Embrace auto-escalation and raise the cap
Too many plan sponsors are afraid of auto-escalation and set their contribution caps too low. One objection that frequently arises: “I don’t want to upset employees.” The fear is that an imagined employee will discover that a higher percentage of their paycheck is being channeled into their retirement account than they expected.
Anecdotally, employees are rarely upset about auto-escalation, and they may be surprised when they hit the cap. Of course, most people are pleased when they discover a higher-than-expected balance in their 401(k)s, and the “problem” of an upset employee can be solved with a few clicks of a button. If they want to reduce their contribution, that is an easy fix.

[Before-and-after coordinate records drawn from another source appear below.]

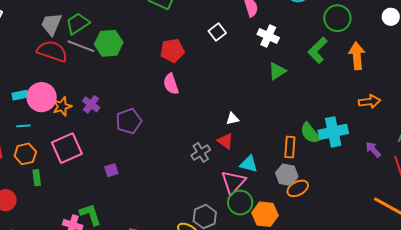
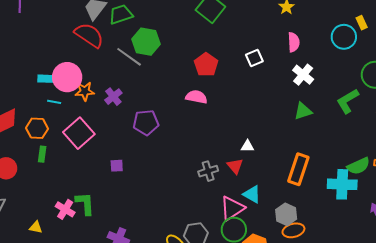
gray line: (81, 46) -> (129, 57), moved
red pentagon: (172, 50) -> (206, 65), turned 30
pink semicircle: (171, 84) -> (196, 97), turned 105
cyan rectangle: (20, 95) -> (46, 79), moved
cyan line: (23, 126) -> (54, 102), moved
green semicircle: (310, 133) -> (358, 166), moved, turned -90
orange rectangle: (290, 147) -> (298, 169), moved, size x1.4
pink square: (67, 148) -> (79, 133), turned -32

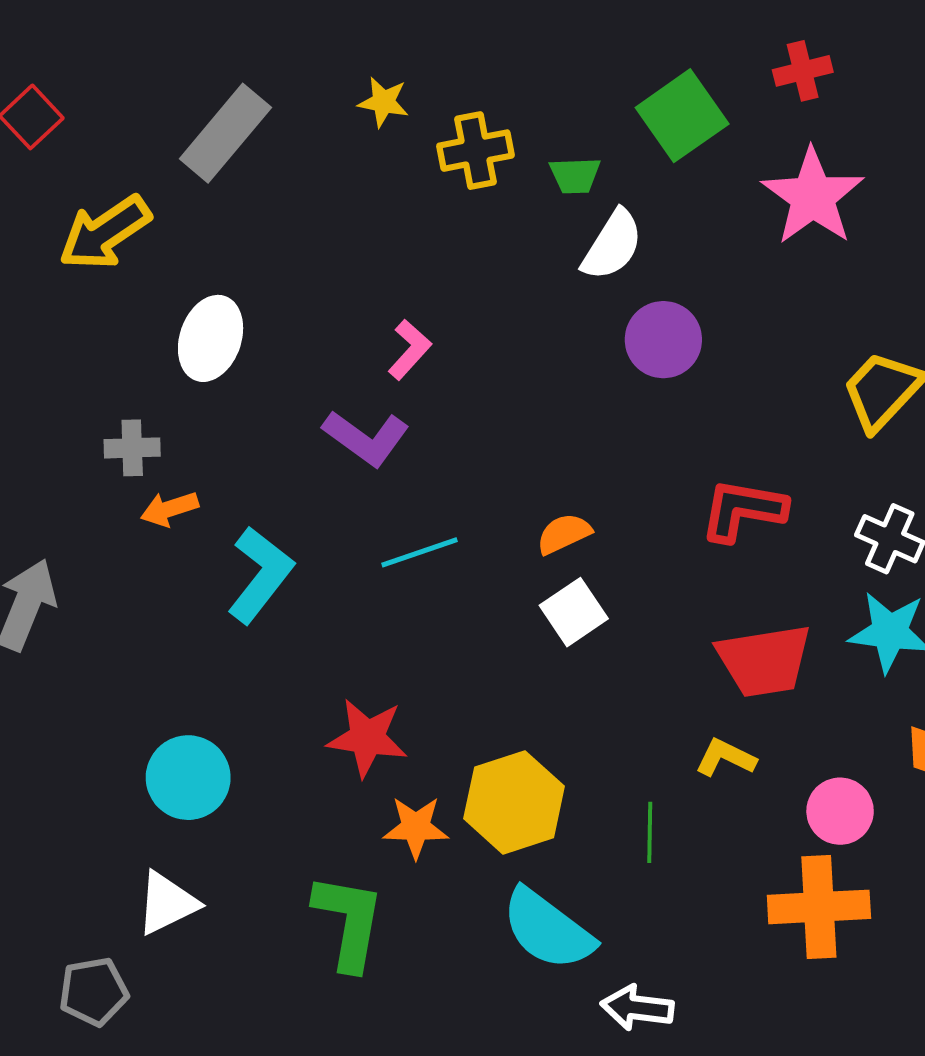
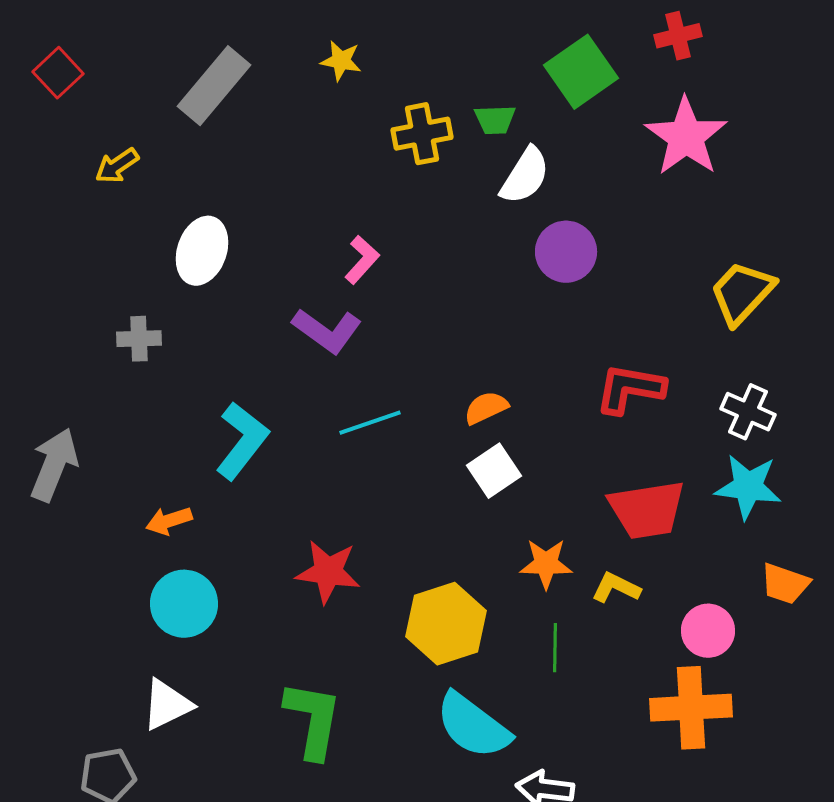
yellow cross: (476, 151) -> (422, 134), moved
yellow arrow: (105, 233) -> (117, 166), size x0.6
orange arrow: (169, 509) -> (169, 521), moved
orange star: (416, 827) -> (546, 564), moved

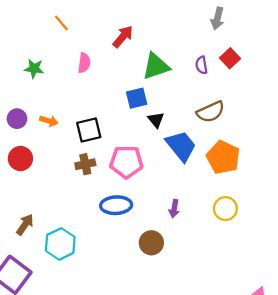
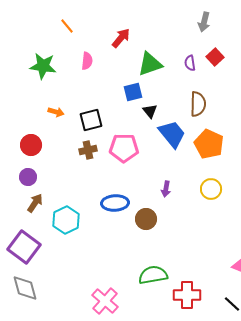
green star: (34, 69) -> (43, 66), size x1.5
brown semicircle: (211, 112) -> (198, 104), turned -65
purple circle: (17, 119) -> (28, 177), moved
blue ellipse: (116, 205) -> (115, 203), moved

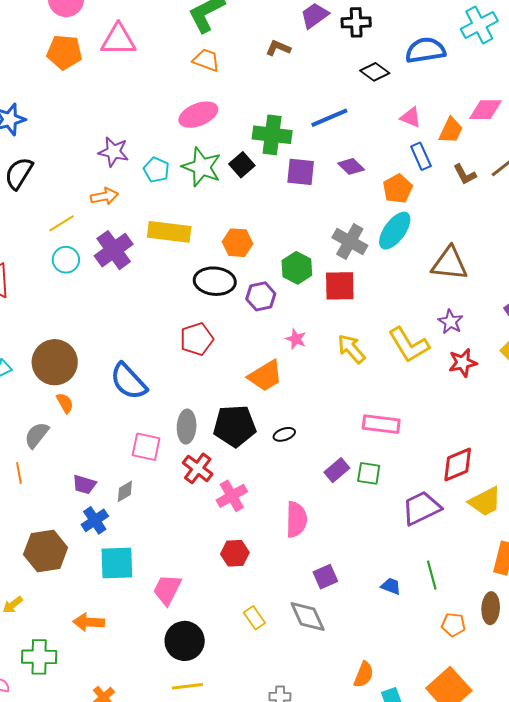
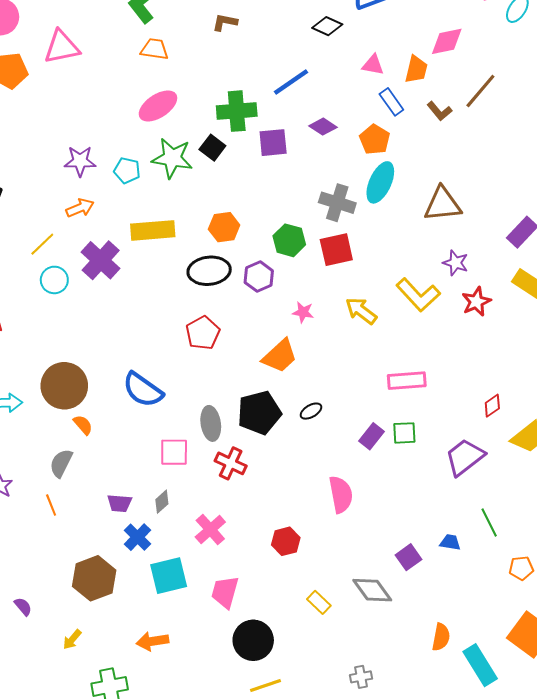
red diamond: (458, 465) -> (492, 406), size x0.6
pink cross: (232, 496) -> (210, 530), moved
purple square: (325, 577) -> (408, 557), moved

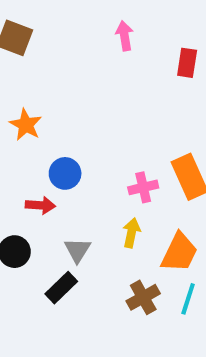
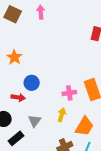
pink arrow: (125, 36) -> (41, 12), moved
black rectangle: (61, 288) -> (16, 138), moved

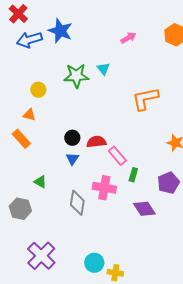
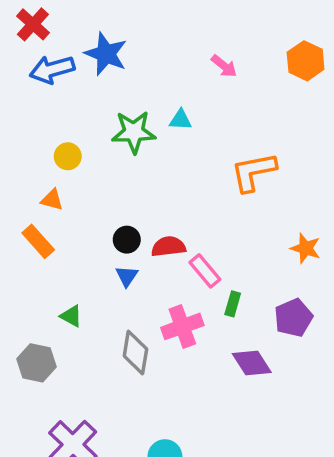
pink arrow: (128, 38) -> (224, 66), turned 70
cyan triangle: (103, 69) -> (181, 120), turned -48
pink cross: (104, 188) -> (182, 326), turned -30

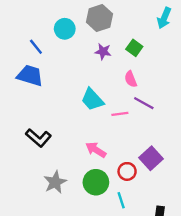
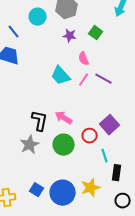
pink semicircle: (131, 79) -> (84, 59), moved
pink line: (120, 114) -> (84, 80), moved, turned -48
black L-shape: (38, 138) -> (40, 121), moved, turned -120
cyan line: (121, 200) -> (105, 156), moved

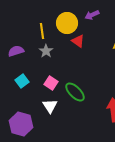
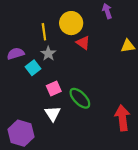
purple arrow: (92, 15) -> (107, 11), moved, turned 96
cyan square: (22, 81) -> (33, 68), moved
pink square: (51, 83) -> (54, 88), turned 32

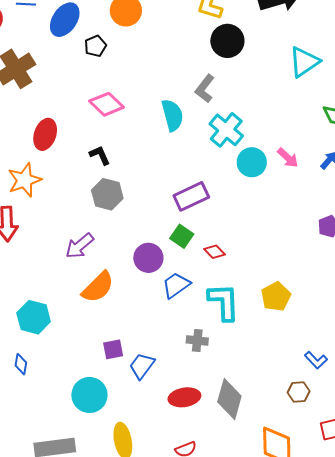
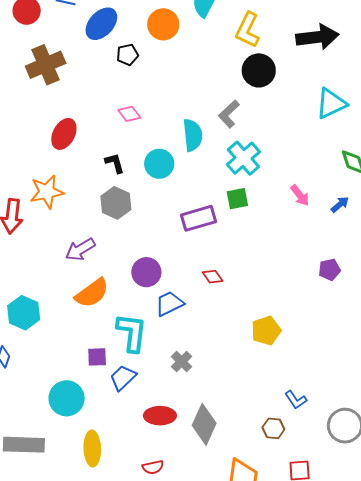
pink diamond: (107, 104) -> (129, 114), size x0.7
cyan circle: (252, 162) -> (159, 164), moved
orange star: (24, 180) -> (47, 192), moved
green square: (182, 236) -> (237, 199), moved, turned 35
cyan L-shape: (224, 302) -> (132, 333), moved
gray cross: (197, 341) -> (182, 362), turned 30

A much greater risk is to your plan participants’ savings goals. People are often inclined toward inertia and underinformed about retirement savings needs. Left to their own devices, they’re likely to assume that their current contribution rate, whether it’s 3%, 6% or something else, will help them reach their goals. Fortunately, you have tools to leverage this inertia and help them overcome their own misinformed confidence. Auto-escalation provides this power, yet some sponsors are reluctant to use it to its full extent. This is particularly true when it comes to capping the escalation rate. I’ve seen sponsors set caps as low as 6%.
Auto-escalation has no generally applicable IRS limit, though guidance on the niche case of auto enrollment safe harbor plans has affected perception. Thanks to the SECURE Act of 2019, plan sponsors with an automatic enrollment safe harbor plan can increase the auto-escalation cap up to 15%. It’s promising to see in the Callan Institute’s 2022 Defined Contribution Trends Survey that 27% of safe harbor sponsors intend to increase their cap to the maximum. Conversely, it is disappointing to see 31% intend to make no increases whatsoever.